(GEORGETOWN, Del.) - Sturdy pieces of upholstery fabric that have been sewn up into 80 36"x25" duffle bags are now ready to find a home. The Sussex County Volunteer Delaware 50 + Advisory Counicl is sponsoring the Lower Delaware Duffle Bag Project for children living in foster care.

Founder, Hilda Chaski Adams explains, "We started the project in June in terms of planning and soliciting volunteers to sew, but we actually started sewing in September. We've had 68 individuals come to help make the bags."

5 months after starting the project, volunteers meet at the Georgetown Public Library to deliver the first bags. Lynn Barberi has made 15 so far. "The first bag I made took about 3 hours to make, but then I was able to sew a complete bag in about an hour and 15 minutes. We sew on the side seams. We sew on the strap. We put on these D-rings. We sew the sides together, then the bottom, and put in a drawstring," says Barberi.

The Delaware Division of Family Services will take these bags from the library to deliver to children in foster care throughout Kent and Sussex Counties so they can use them to carry their belongings to camps, sports practices, or wherever they may travel. Rhonda Cipolla is the President of the Sussex County Foster Care Association and she's also a foster parent herself. "If they go back home, into another foster family, or if they get moved, they'll always have something to store their stuff in. It's their own piece of luggage," she says.

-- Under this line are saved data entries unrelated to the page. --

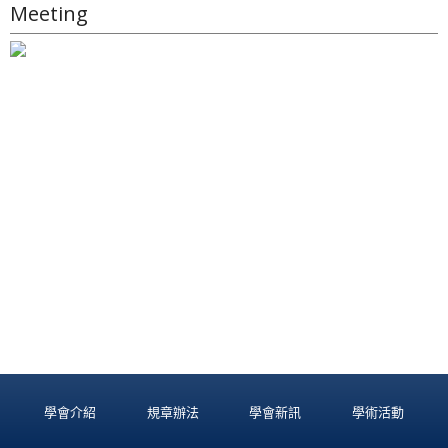
Meeting
學會介紹
規章辦法
學會新訊
學術活動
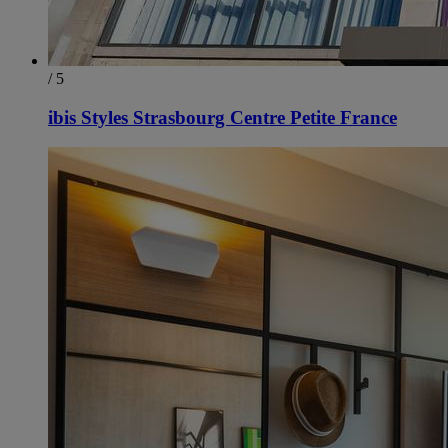
/ 5
ibis Styles Strasbourg Centre Petite France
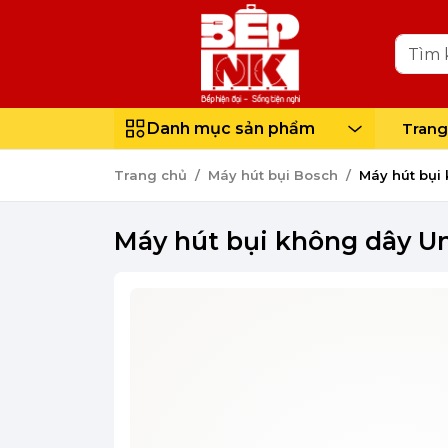
Danh mục sản phẩm
Trang
Trang chủ
Máy hút bụi Bosch
Máy hút bụi
Máy hút bụi không dây Un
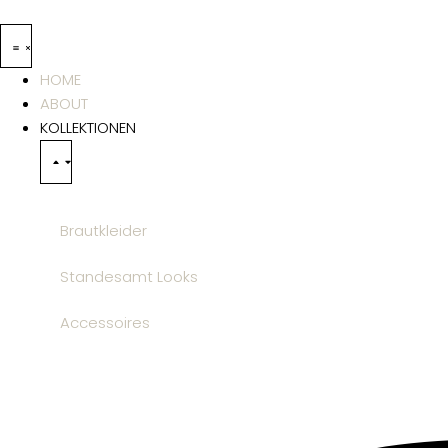
HOME
ABOUT
KOLLEKTIONEN
Brautkleider
Standesamt Looks
Accessoires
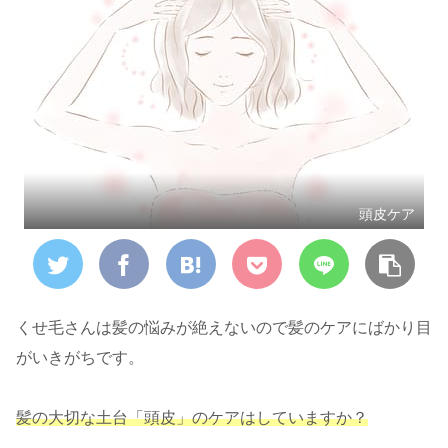
頭皮ケア
くせ毛さんは髪の悩みが絶えないので髪のケアにばかり目
がいきがちです。
髪の大切な土台「頭皮」のケアはしていますか？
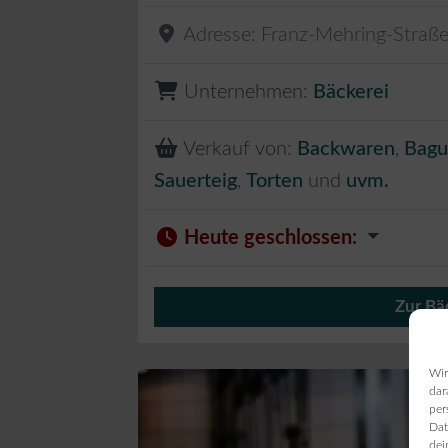
Adresse:
Franz-Mehring-Straß
Unternehmen:
Bäckerei
Verkauf von:
Backwaren
,
Bagu
Sauerteig
,
Torten
und
uvm.
Heute geschlossen
:
Zur Bä
An der Bio
Wir
dar
per
Dat
dei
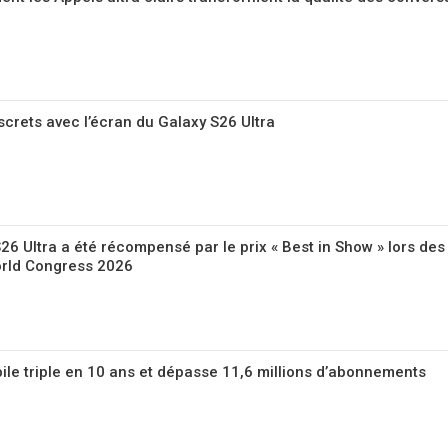
iscrets avec l’écran du Galaxy S26 Ultra
6 Ultra a été récompensé par le prix « Best in Show » lors des
rld Congress 2026
bile triple en 10 ans et dépasse 11,6 millions d’abonnements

Many local businesses and individuals donate materials to the duffle bag project. The Perdue foundation is also joining the cause with a grant to ensure that the project has enough supplies to continue. Executive Director Kim Nechay explains, "The stigma with foster children is that they often just carry their lives around in black trash bags. So these beautiful fabric bags that they can have to call their own is just really special and we were so honored to be able to invest in that and make that happen."

The goal is to make 20 duffle bags each month to have enough by the end of the year for all 240 children that enter foster care each year in Kent and Sussex Counties.